» **Exercise**
An exact reproduction of the lines from the one with "stay. Ensure these" to the end of the data below is required. No other lines may be included.

» **Extracted records**
BEGIN
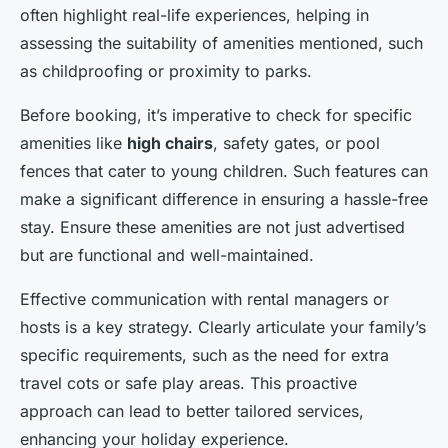
often highlight real-life experiences, helping in
assessing the suitability of amenities mentioned, such
as childproofing or proximity to parks.
Before booking, it’s imperative to check for specific
amenities like
high chairs
, safety gates, or pool
fences that cater to young children. Such features can
make a significant difference in ensuring a hassle-free
stay. Ensure these amenities are not just advertised
but are functional and well-maintained.
Effective communication with rental managers or
hosts is a key strategy. Clearly articulate your family’s
specific requirements, such as the need for extra
travel cots or safe play areas. This proactive
approach can lead to better tailored services,
enhancing your holiday experience.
END
» **Response area**
stay. Ensure these amenities are not just advertised
but are functional and well-maintained.
Effective communication with rental managers or
hosts is a key strategy. Clearly articulate your family’s
specific requirements, such as the need for extra
travel cots or safe play areas. This proactive
approach can lead to better tailored services,
enhancing your holiday experience.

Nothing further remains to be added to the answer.